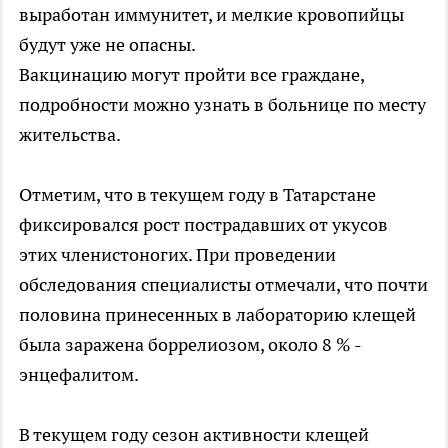
выработан иммунитет, и мелкие кровопийцы
будут уже не опасны.
Вакцинацию могут пройти все граждане,
подробности можно узнать в больнице по месту
жительства.
Отметим, что в текущем году в Татарстане
фиксировался рост пострадавших от укусов
этих членистоногих. При проведении
обследования специалисты отмечали, что почти
половина принесенных в лабораторию клещей
была заражена боррелиозом, около 8 % -
энцефалитом.
В текущем году сезон активности клещей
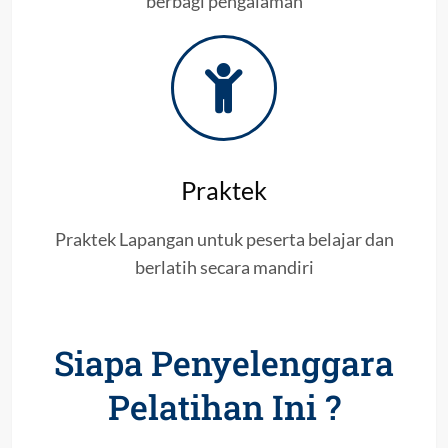
berbagi pengalaman
Praktek
Praktek Lapangan untuk peserta belajar dan
berlatih secara mandiri
Siapa Penyelenggara
Pelatihan Ini ?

▬▬▬▬▬▬

_Required work_.
When you reach the line containing "подробности можно узнать в больнице по месту" in the records above, write out that line and every line after it through the end, exactly, but omit the pictures.

_Result of this exercise_.
подробности можно узнать в больнице по месту
жительства.
Отметим, что в текущем году в Татарстане
фиксировался рост пострадавших от укусов
этих членистоногих. При проведении
обследования специалисты отмечали, что почти
половина принесенных в лабораторию клещей
была заражена боррелиозом, около 8 % -
энцефалитом.
В текущем году сезон активности клещей
berbagi pengalaman
Praktek
Praktek Lapangan untuk peserta belajar dan
berlatih secara mandiri
Siapa Penyelenggara
Pelatihan Ini ?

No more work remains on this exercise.